Tuesday, August 17, 2004

Perseid Meteors/Ochocos

So I had this idea... why don't we all pack up and run over to the Ochocos and take in the Perseid's meteor shower, do some prospecting and get back in 24 hours!. And.. Jerry and Spencer agreed! We left Salem at about 3:00pm and drove about 150 miles, had dinner along the way, made camp in the dark and sat in chairs staring heavenward to enjoy a wonderful meteor display (about 5 an hour). The satellites were cool, too.

Jerry and Spence take in an incredible view of the Ochoco Mountains. As we walked onto this site we startled two grouse who exploded into flight. This place was very near our Thursday night campsite at a breathless 6200 feet. After a morning of flapjacks, scrambled eggs, sausage links and steaming fresh brewed java we wallked here to check out an abandoned thunderegg claim.

This monstrocity is known as Stein's Pillar. It should be Steen's after the man who discovered it, but it had been mispelled soo long no one wanted to change the name. Standing 350 feet tall this monolith proudly basks in the last rays of a hot eastern Oregon summer's eve.

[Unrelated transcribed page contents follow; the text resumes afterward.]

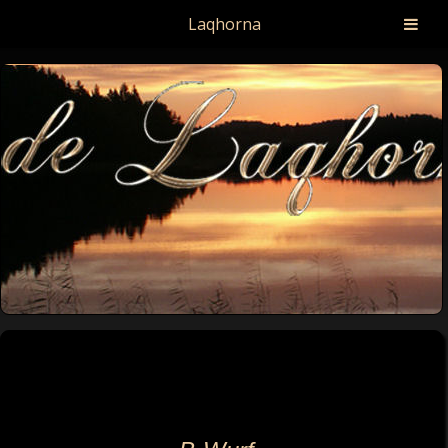
Laqhorna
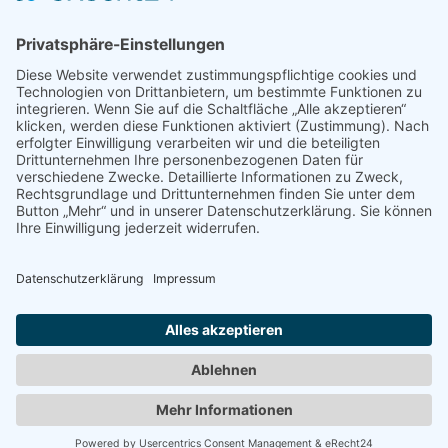
Terminkalender
Trainingsmöglichkeit in der Eishalle
Donnerstag, 20. Februar 2025
Aufrufe
: 983
Kontakt
SSC Pfeffenhausen 1994 e. V.,
Evelyn Englbrecht, Dürnwinder Str. 9, 84076 Pfeffenhausen
verein
@ssc-pfeffenhausen.de
© Stockschützenclub Pfeffenhausen e. V. | maßgeschneidert von der
Gestaltungsbude
Impressum
Datenschutz
Login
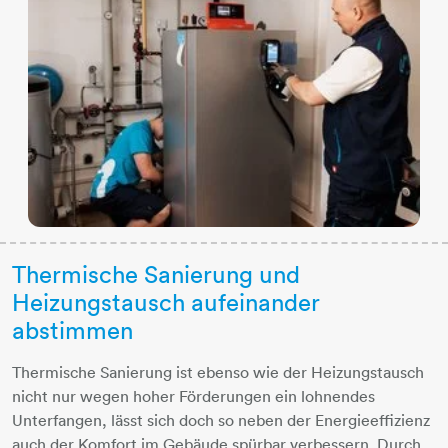
Thermische Sanierung und
Heizungstausch aufeinander
abstimmen
Thermische Sanierung ist ebenso wie der Heizungstausch
nicht nur wegen hoher Förderungen ein lohnendes
Unterfangen, lässt sich doch so neben der Energieeffizienz
auch der Komfort im Gebäude spürbar verbessern. Durch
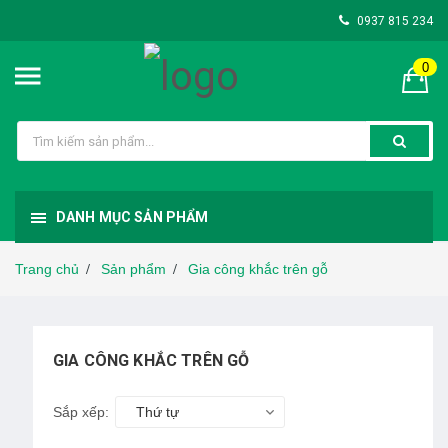
0937 815 234
0
DANH MỤC SẢN PHẨM
Trang chủ
Sản phẩm
Gia công khắc trên gỗ
/
/
GIA CÔNG KHẮC TRÊN GỖ
Sắp xếp:
Thứ tự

Here Cindy, Bob(retired army chef), Spence and Jerry stand outside Kop's shack on the Lucky Strike mine. These guys were cool, with tons of stories about strikes, claim jumping and little known spots just waiting to be discovered. Kop was in town selling a ton of large thundereggs and came back with a fist full of dollars. He is quite a character. At 6 foot and weighing in at 128 pounds this strapping lad is a dynamo for an 86 year old.

Pardon my driveby shooting, but the Crook County Court House is not only the place where we miners file claims, but is also just plain pretty to look at.

Saturday, August 07, 2004

Mediaeval Book

Here's a book I've just finished. It was a commission to be the Grand Prize in a HackMaster's game contest. Inside is the player's handbook of rules for HackMaster.

The book contents were perfect bound so I modified that to a more permanent kerfed channel linen laced binding. Outside the cover is binders board with raised panels covered and formed with split suede. Onlaid in the corners are triangular pieces of rawhide. The design in the middle is of a Phoenix rising from the sun. The Phoenix is black pig and the sun is gold tipped rawhide.

One of the fun things with this binding was to include train squashed pennies riveted through the corners. This allows the book to raised from the table surface. I had to beat the flat copper nails in a vice to "age" them.

The clasp I formed from #12 copper house wire. Then it was lamiminated between the boards with the receive being stitched for extra strength.

All and all it was tons of fun doing this and wish I could have more of these fun projects!

Monday, August 02, 2004

Antique Powerland at Brooks

Antique Powerland is at crossroads just north of Salem. The famers from near and far come to see mostly farm related machinery including tractors saws, water pumps and a variety of both small and humongous motors. Some are steam and some "one lungers" are gas. This train depot now serves as a museum.

This old guy must have been a hundred! He had the biggest smile in the whole crowd. I will bet he's older than the tractor he sits on.

The old steam tractors puffing all in a row. At high noon they all let go with their whistles and it is deafening. I couldn't hear for half an hour!

Abel's Departure

The three host families that had Abel in their homes gather for his "party of the goodbyes". Here seated are Martha Deutch, her husband and family, Glenda Melton, her daughter and family, and Dawn and our munchkin.
The Last Supper ... Abel couldn't leave the country without another hamburger for the road. It was a double patty double cheese! (1,000,000 calories)
Security was tight at Portland Airport. I've been to the airport so much this summer that I am thinking of writing my name on a reserved parking spot. The security guard checked the papers carefully and sent Abel through the metal detectors. On the other side he stopped for a moment caught our eye and gave us a big wave bye. He's a good young man and I hope we see him again.